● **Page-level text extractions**
****
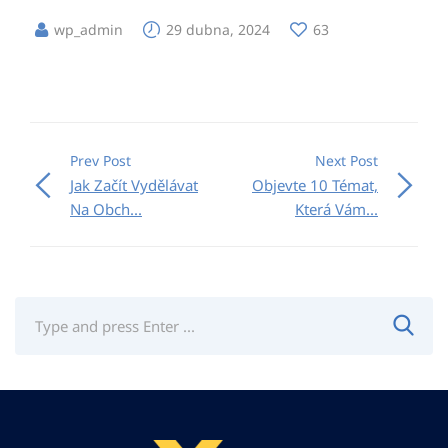
wp_admin
29 dubna, 2024
63
Prev Post
Next Post
Jak Začít Vydělávat
Objevte 10 Témat,
Na Obch...
Která Vám...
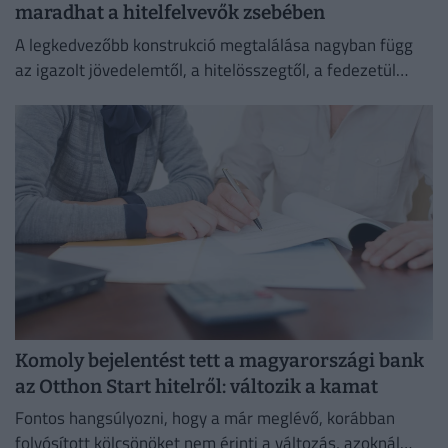
maradhat a hitelfelvevők zsebében
A legkedvezőbb konstrukció megtalálása nagyban függ
az igazolt jövedelemtől, a hitelösszegtől, a fedezetül
szolgáló ingatlan értékétől és a vállalt banki feltételektől
is.
Komoly bejelentést tett a magyarországi bank
az Otthon Start hitelről: változik a kamat
Fontos hangsúlyozni, hogy a már meglévő, korábban
folyósított kölcsönöket nem érinti a változás, azoknál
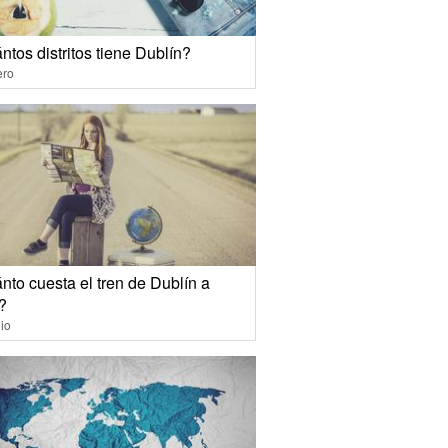
tos distritos tiene Dublín?
ero
nto cuesta el tren de Dublín a
?
io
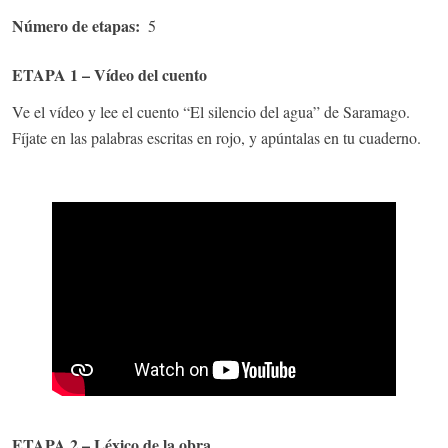
Número de etapas
5
ETAPA 1 – Vídeo del cuento
Ve el vídeo y lee el cuento “El silencio del agua” de Saramago.
Fíjate en las palabras escritas en rojo, y apúntalas en tu cuaderno.
ETAPA 2 – Léxico de la obra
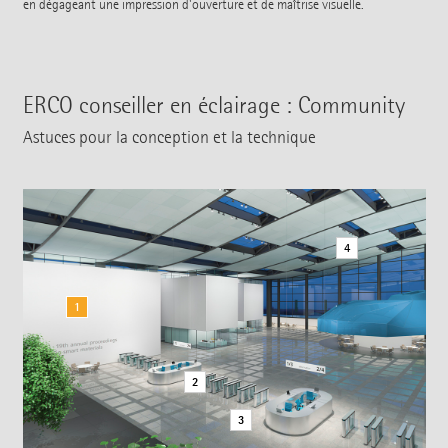
en dégageant une impression d'ouverture et de maîtrise visuelle.
ERCO conseiller en éclairage : Community
Astuces pour la conception et la technique
4
1
2
3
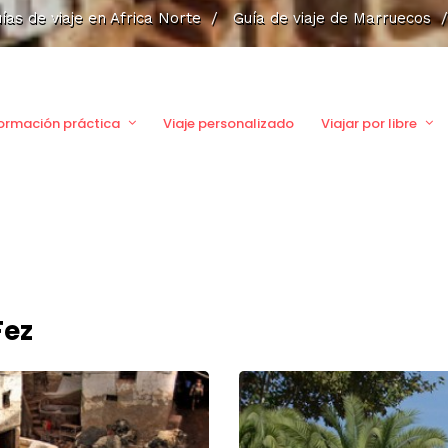
ías de viaje en Africa Norte
/
Guía de viaje de Marruecos
ormación práctica
Viaje personalizado
Viajar por libre
Fez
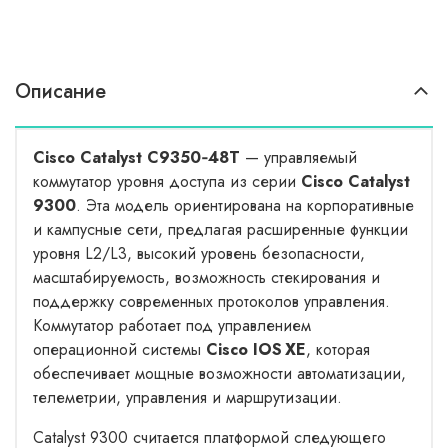
Описание
Cisco Catalyst C9350‑48T
— управляемый
коммутатор уровня доступа из серии
Cisco Catalyst
9300
. Эта модель ориентирована на корпоративные
и кампусные сети, предлагая расширенные функции
уровня L2/L3, высокий уровень безопасности,
масштабируемость, возможность стекирования и
поддержку современных протоколов управления.
Коммутатор работает под управлением
операционной системы
Cisco IOS XE
, которая
обеспечивает мощные возможности автоматизации,
телеметрии, управления и маршрутизации.
Catalyst 9300 считается платформой следующего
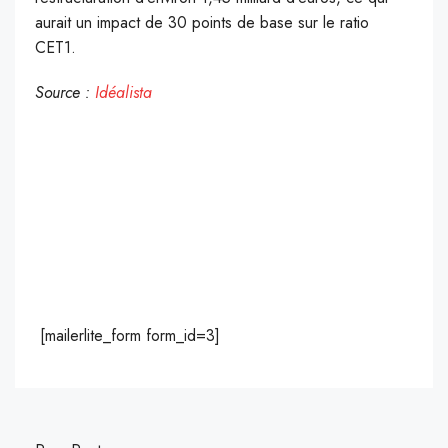
aurait un impact de 30 points de base sur le ratio
CET1.
Source :
Idéalista
[mailerlite_form form_id=3]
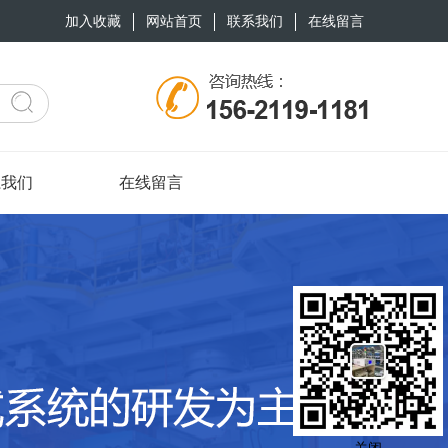
加入收藏
网站首页
联系我们
在线留言
系我们
在线留言
关闭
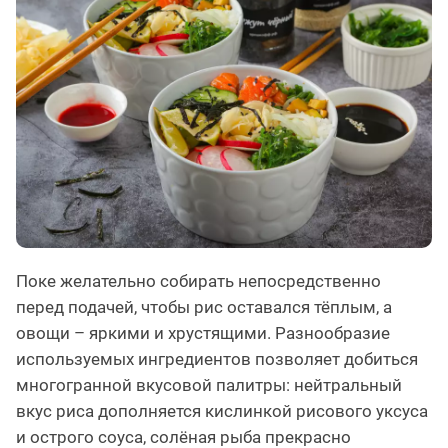
Поке желательно собирать непосредственно
перед подачей, чтобы рис оставался тёплым, а
овощи – яркими и хрустящими. Разнообразие
используемых ингредиентов позволяет добиться
многогранной вкусовой палитры: нейтральный
вкус риса дополняется кислинкой рисового уксуса
и острого соуса, солёная рыба прекрасно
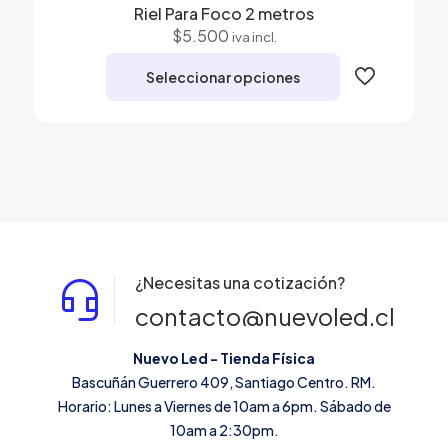
Riel Para Foco 2 metros
$
5.500
iva incl.
Seleccionar opciones
Este
producto
tiene
múltiples
variantes.
Las
opciones
se
pueden
¿Necesitas una cotización?
elegir
en
contacto@nuevoled.cl
la
página
Nuevo Led - Tienda Física
de
Bascuñán Guerrero 409, Santiago Centro. RM.
producto
Horario: Lunes a Viernes de 10am a 6pm. Sábado de
10am a 2:30pm.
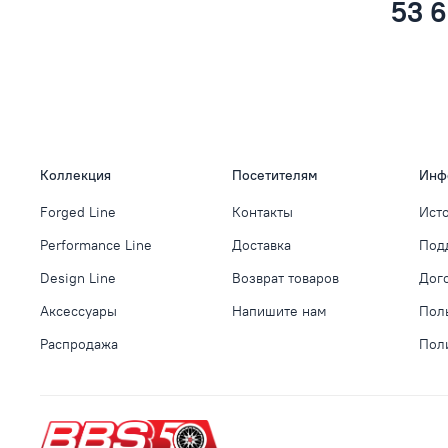
53 6
Коллекция
Посетителям
Инф
Forged Line
Контакты
Ист
Performance Line
Доставка
Под
Design Line
Возврат товаров
Дог
Аксессуары
Напишите нам
Пол
Распродажа
Пол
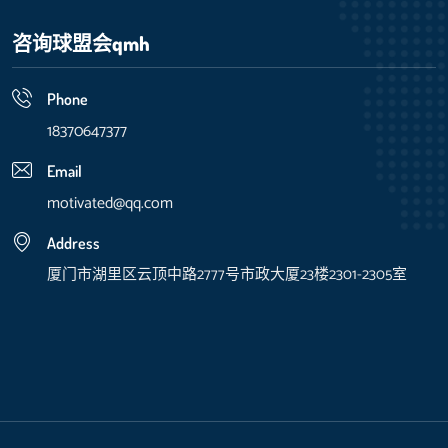
咨询
球盟会qmh
Phone
18370647377
Email
motivated@qq.com
Address
厦门市湖里区云顶中路2777号市政大厦23楼2301-2305室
****
● **TASK REQUIREMENTS**
The data above is to be printed exactly, all of it, except for the pictures.

● **ANSWER SPACE**
wp_admin
29 dubna, 2024
63
Prev Post
Next Post
Jak Začít Vydělávat
Objevte 10 Témat,
Na Obch...
Která Vám...
maradhat a hitelfelvevők zsebében
A legkedvezőbb konstrukció megtalálása nagyban függ
az igazolt jövedelemtől, a hitelösszegtől, a fedezetül
szolgáló ingatlan értékétől és a vállalt banki feltételektől
is.
Komoly bejelentést tett a magyarországi bank
az Otthon Start hitelről: változik a kamat
Fontos hangsúlyozni, hogy a már meglévő, korábban
folyósított kölcsönöket nem érinti a változás, azoknál
tos distritos tiene Dublín?
ero
nto cuesta el tren de Dublín a
?
io
Número de etapas
5
ETAPA 1 – Vídeo del cuento
Ve el vídeo y lee el cuento “El silencio del agua” de Saramago.
Fíjate en las palabras escritas en rojo, y apúntalas en tu cuaderno.
ETAPA 2 – Léxico de la obra
en dégageant une impression d'ouverture et de maîtrise visuelle.
ERCO conseiller en éclairage : Community
Astuces pour la conception et la technique
4
1
2
3
ías de viaje en Africa Norte
/
Guía de viaje de Marruecos
ormación práctica
Viaje personalizado
Viajar por libre
Fez
Описание
Cisco Catalyst C9350‑48T
— управляемый
коммутатор уровня доступа из серии
Cisco Catalyst
9300
. Эта модель ориентирована на корпоративные
и кампусные сети, предлагая расширенные функции
уровня L2/L3, высокий уровень безопасности,
масштабируемость, возможность стекирования и
поддержку современных протоколов управления.
Коммутатор работает под управлением
операционной системы
Cisco IOS XE
, которая
обеспечивает мощные возможности автоматизации,
телеметрии, управления и маршрутизации.
Catalyst 9300 считается платформой следующего
aurait un impact de 30 points de base sur le ratio
CET1.
Source :
Idéalista
[mailerlite_form form_id=3]
加入收藏
网站首页
联系我们
在线留言
系我们
在线留言
关闭
Поке желательно собирать непосредственно
перед подачей, чтобы рис оставался тёплым, а
овощи – яркими и хрустящими. Разнообразие
используемых ингредиентов позволяет добиться
многогранной вкусовой палитры: нейтральный
вкус риса дополняется кислинкой рисового уксуса
и острого соуса, солёная рыба прекрасно
Riel Para Foco 2 metros
$
5.500
iva incl.
Seleccionar opciones
Este
producto
tiene
múltiples
variantes.
Las
opciones
se
pueden
¿Necesitas una cotización?
elegir
en
contacto@nuevoled.cl
la
página
Nuevo Led - Tienda Física
de
Bascuñán Guerrero 409, Santiago Centro. RM.
producto
Horario: Lunes a Viernes de 10am a 6pm. Sábado de
10am a 2:30pm.
53 6
Коллекция
Посетителям
Инф
Forged Line
Контакты
Ист
Performance Line
Доставка
Под
Design Line
Возврат товаров
Дог
Аксессуары
Напишите нам
Пол
Распродажа
Пол
咨询
球盟会qmh
Phone
18370647377
Email
motivated@qq.com
Address
厦门市湖里区云顶中路2777号市政大厦23楼2301-2305室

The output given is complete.